Collect each line of the entries that holds the string "they".

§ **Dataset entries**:

..............................

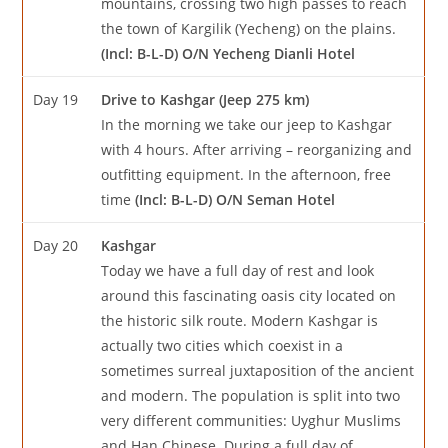
mountains, crossing two high passes to reach
the town of Kargilik (Yecheng) on the plains.
(Incl: B-L-D) O/N Yecheng Dianli Hotel
Day 19
Drive to Kashgar (Jeep 275 km)
In the morning we take our jeep to Kashgar
with 4 hours. After arriving – reorganizing and
outfitting equipment. In the afternoon, free
time
(Incl: B-L-D) O/N Seman Hotel
Day 20
Kashgar
Today we have a full day of rest and look
around this fascinating oasis city located on
the historic silk route. Modern Kashgar is
actually two cities which coexist in a
sometimes surreal juxtaposition of the ancient
and modern. The population is split into two
very different communities: Uyghur Muslims
and Han Chinese. During a full day of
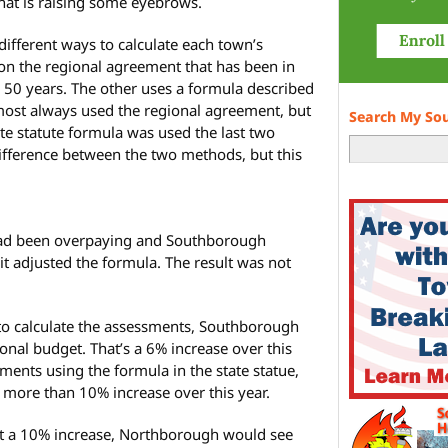
at is raising some eyebrows.
 different ways to calculate each town’s
n the regional agreement that has been in
 50 years. The other uses a formula described
lmost always used the regional agreement, but
Search My So
ate statute formula was used the last two
difference between the two methods, but this
had been overpaying and Southborough
 it adjusted the formula. The result was not
 to calculate the assessments, Southborough
nal budget. That’s a 6% increase over this
sments using the formula in the state statue,
ore than 10% increase over this year.
 a 10% increase, Northborough would see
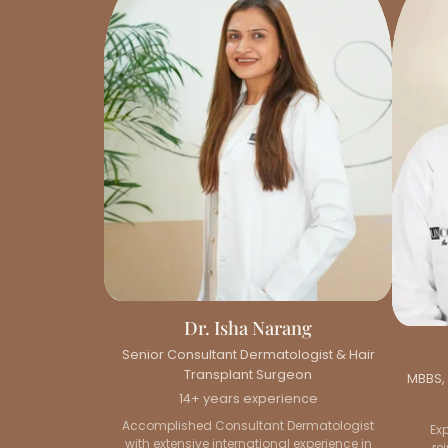
Dr. Isha Narang
Senior Consultant Dermatologist & Hair
Transplant Surgeon
MBBS, 
14+ years experience
Accomplished Consultant Dermatologist
Ex
with extensive international experience in
re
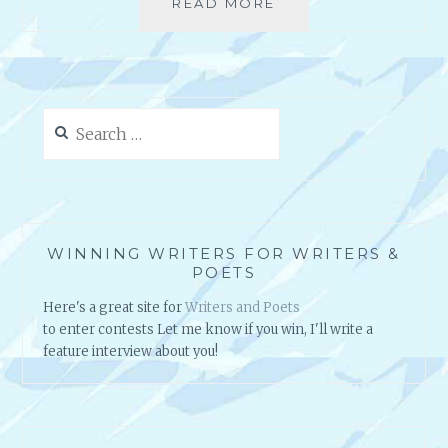
READ MORE
C
A
O
T
P
I
Y
N
R
G
I
Y
Search
G
O
for:
H
U
T
R
Y
M
O
A
U
S
WINNING WRITERS FOR WRITERS &
R
T
POETS
C
E
Here's a great site for
Writers and Poets
O
R
to enter contests Let me know if you win, I'll write a
N
P
feature interview about you!
T
I
E
E
N
C
T
E
~
…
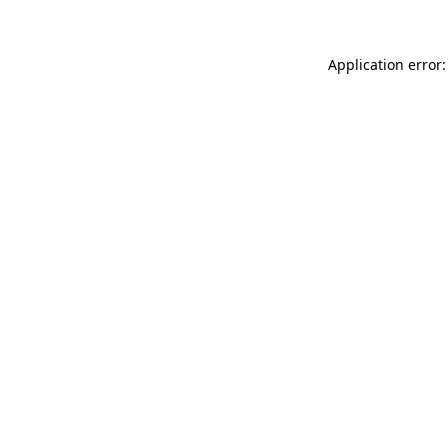
Application error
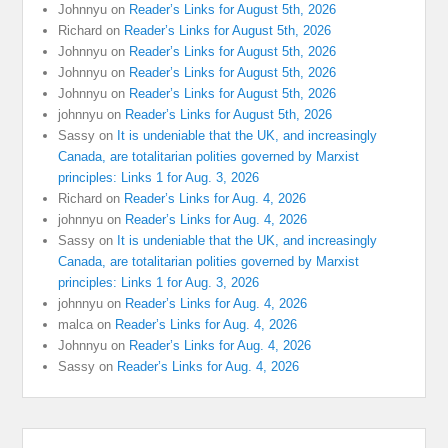
Johnnyu
on
Reader’s Links for August 5th, 2026
Richard
on
Reader’s Links for August 5th, 2026
Johnnyu
on
Reader’s Links for August 5th, 2026
Johnnyu
on
Reader’s Links for August 5th, 2026
Johnnyu
on
Reader’s Links for August 5th, 2026
johnnyu
on
Reader’s Links for August 5th, 2026
Sassy
on
It is undeniable that the UK, and increasingly
Canada, are totalitarian polities governed by Marxist
principles: Links 1 for Aug. 3, 2026
Richard
on
Reader’s Links for Aug. 4, 2026
johnnyu
on
Reader’s Links for Aug. 4, 2026
Sassy
on
It is undeniable that the UK, and increasingly
Canada, are totalitarian polities governed by Marxist
principles: Links 1 for Aug. 3, 2026
johnnyu
on
Reader’s Links for Aug. 4, 2026
malca
on
Reader’s Links for Aug. 4, 2026
Johnnyu
on
Reader’s Links for Aug. 4, 2026
Sassy
on
Reader’s Links for Aug. 4, 2026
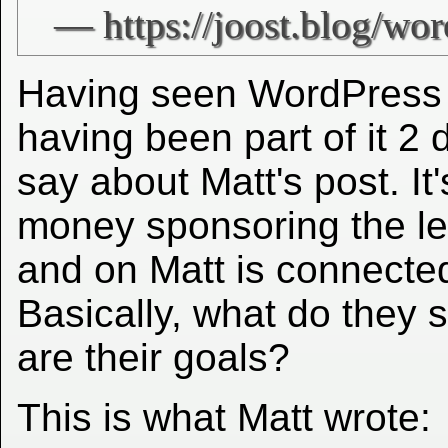
Having seen WordPress 
having been part of it 2 
say about Matt's post. It'
money sponsoring the l
and on Matt is connected
Basically, what do they 
are their goals?
This is what Matt wrote:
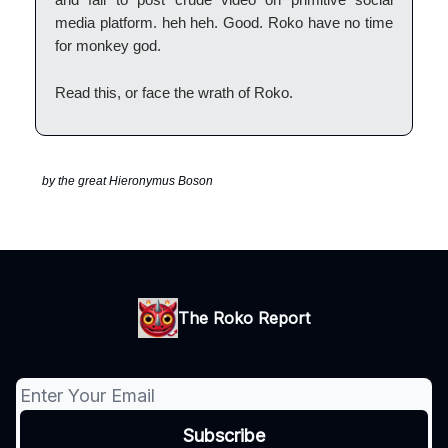
media platform. heh heh. Good. Roko have no time
for monkey god.
Read this, or face the wrath of Roko.
by the great Hieronymus Boson
The Roko Report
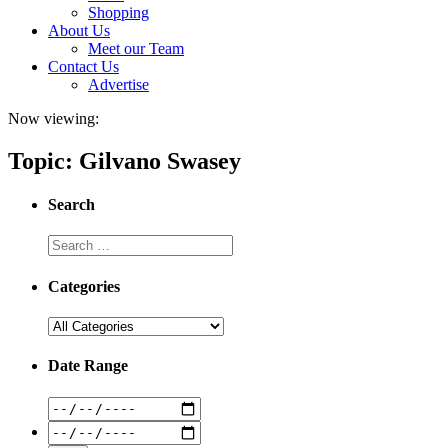
Shopping
About Us
Meet our Team
Contact Us
Advertise
Now viewing:
Topic: Gilvano Swasey
Search
Categories
Date Range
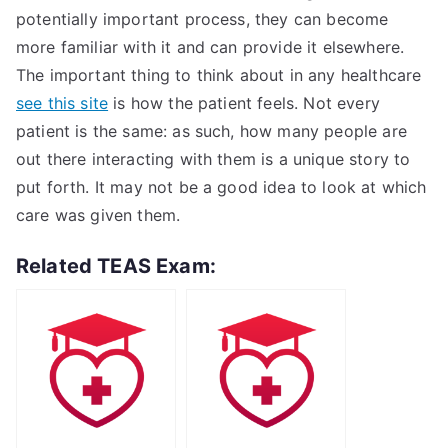
potentially important process, they can become
more familiar with it and can provide it elsewhere.
The important thing to think about in any healthcare
see this site
is how the patient feels. Not every
patient is the same: as such, how many people are
out there interacting with them is a unique story to
put forth. It may not be a good idea to look at which
care was given them.
Related TEAS Exam:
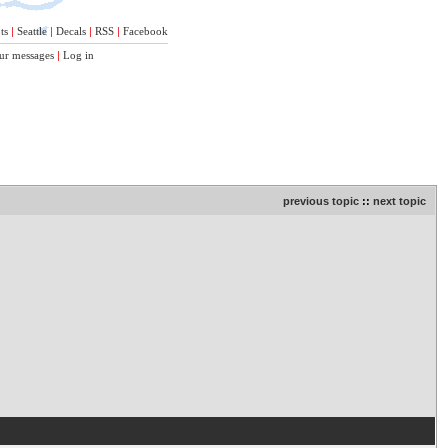
ts
|
Seattle
|
Decals
|
RSS
|
Facebook
ur messages
|
Log in
previous topic
::
next topic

..............................

§ **Answer box**:
Basically, what do they 
potentially important process, they can become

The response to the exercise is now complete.